A concepção de que há uma força de vontade, é o que gera cobrança interna ou externa, e fatalmente, provocará o efeito contrário. Quando acreditamos que não temos força de vontade já entramos no jogo em desvantagem. Pensa comigo: se acreditarmos que esquecemos como andar de bicicleta nem vamos tentar recomeçar sem rodinhas, e perderemos tempo até recuperar a confiança, isso, se antes, não entrarmos em um ciclo de autodepreciação e frustração e desistir.
Mas, por que será que algumas pessoas conseguem e outras não?
Antes de tudo precisamos entender que o que chamamos de força de vontade é efeito e não causa. Em psicologia entendemos força de vontade como resultado de atitudes de autocontrole. A partir daqui adotaremos este termo para falar desta tal força.
Por razões culturais acreditamos que nascemos com algumas características fixas, entre elas a de que uma pessoa nasce dotada de determinação ou não, mas a verdade, é que assim como o autocontrole, muitas outras características são consequência dos resultados da interação entre o nosso mundo interno e externo.
O autocontrole não existe da maneira que conhecemos. Não nascemos dotados com uma força interna que nos move em direção aos nossos objetivos e nos mantêm neles. A motivação que algumas pessoas têm paras se manter em hábitos que escolheram é resultado de comportamentos, e não a causa deles.
Sintetizando bastante, funciona assim: primeiro você faz alguma coisa, como por exemplo, iniciar a dieta, os resultados que temos por inicia-la, como o orgulho de si pelo primeiro passo, planejamento e organização das refeições, a satisfação por conseguir um dia após o outro, e por fim a perda de peso, funcionam como um combustível para se manter nela e para repetir no futuro, caso precise. Esse combustível é o gerador do autocontrole, é quando a sua mente entende que vale a pena traçar estratégias para se manter no foco, e abrir mão de certas coisas como o descanso ou o docinho.
Percebe? Neste exemplo a pessoa não começou porque ela tinha uma força, ela começou porque decidiu, entendeu e aceitou que precisaria planejar a jornada e abrir mão de prazeres imediatos em função de resultados a longo prazo, e resistiu ao desconforto, até que teve acesso a sentimentos envolvidos no processo de auto satisfação. Ela começou apenas com a decisão, a força para se manter veio dos resultados, e até arrisco dizer que veio, também, da consequente tolerância às renúncias que adquirimos no processo.

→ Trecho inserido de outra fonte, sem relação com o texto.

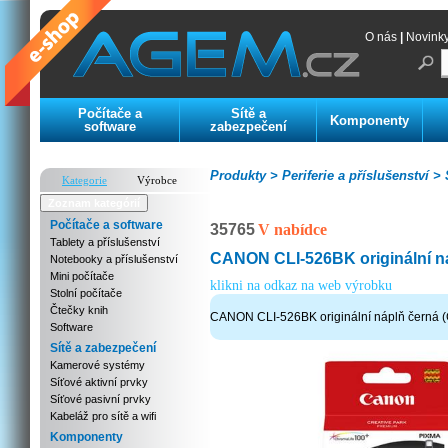
O nás
|
Novink
Počítače a
Sítě a
Komponenty
software
zabezpečení
Produkty >
Periferie a příslušenství >
S
Kategorie
Výrobce
Zoznam kategórií
Počítače a software
35765
V nabídce
Tablety a příslušenství
CANON CLI-526BK originální n
Notebooky a příslušenství
Mini počítače
klikni na odkaz na web výrobku
Stolní počítače
Čtečky knih
CANON CLI-526BK originální náplň černá 
Software
Sítě a zabezpečení
Kamerové systémy
Síťové aktivní prvky
Síťové pasivní prvky
Kabeláž pro sítě a wifi
Komponenty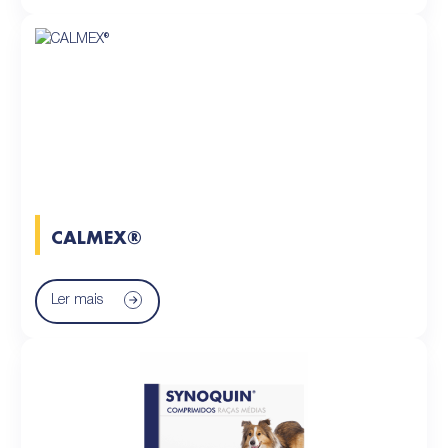
CALMEX®
Ler mais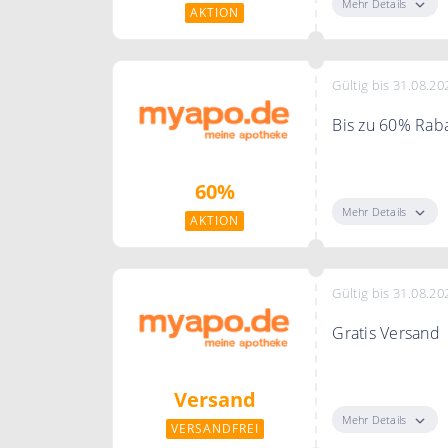
Mehr Details
AKTION
Gültig bis 31.08.20
Bis zu 60% Raba
Bis zu 60% Rab
60%
Mehr Details
AKTION
Gültig bis 31.08.20
Gratis Versand
Ab 50€ Einkaufs
Versand
gratis.
Mehr Details
VERSANDFREI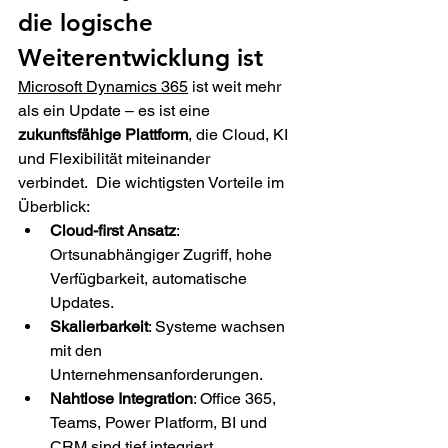
die logische 
Weiterentwicklung ist 
Microsoft Dynamics 365
 ist weit mehr 
als ein Update – es ist eine 
zukunftsfähige Plattform
, die Cloud, KI 
und Flexibilität miteinander 
verbindet.  Die wichtigsten Vorteile im 
Überblick: 
Cloud-first Ansatz
: 
Ortsunabhängiger Zugriff, hohe 
Verfügbarkeit, automatische 
Updates. 
Skalierbarkeit
: Systeme wachsen 
mit den 
Unternehmensanforderungen. 
Nahtlose Integration
: Office 365, 
Teams, Power Platform, BI und 
CRM sind tief integriert. 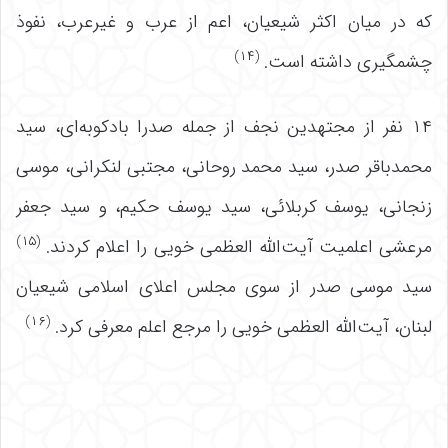
که در میان اکثر شیعیان، اعم از عرب و غیرعرب، نفوذ
(۱۴)
چشمگیری داشته است.
۱۴ نفر از مجتهدین نجف از جمله صدرا بادکوبه‌ای، سید
محمدباقر صدر، سید محمد روحانی، مجتبی لنکرانی، موسی
زنجانی، یوسف کربلائی، سید یوسف حکیم، و سید جعفر
(۱۵)
مرعشی اعلمیت آیت‌الله العظمی خویی را اعلام کردند.
سید موسی صدر از سوی مجلس اعلای اسلامی شیعیان
(۱۶)
لبنان، آیت‌الله العظمی خویی را مرجع اعلم معرفی کرد.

Passo a passo para ter força de vontade
Veja abaixo um passo a passo de como começar e se manter em um objetivo. Eu vou usar o exemplo dos términos de relacionamento – como iniciar e se manter na decisão, mas você pode usá-lo para qualquer outro, para dieta, estudos, exercício físico, guardar dinheiro, ou qualquer outro objetivo que tiver.
Passo 1
Para começar separe um tempo para refletir sobre as razões de querer conquistar tal objetivo. No nosso caso, manter a decisão de um rompimento. As razões podem ser:
- A interação causa estresse, desconforto, insegurança, baixa autoestima, esses sentimento me paralisam e impactam outras áreas da minha vida.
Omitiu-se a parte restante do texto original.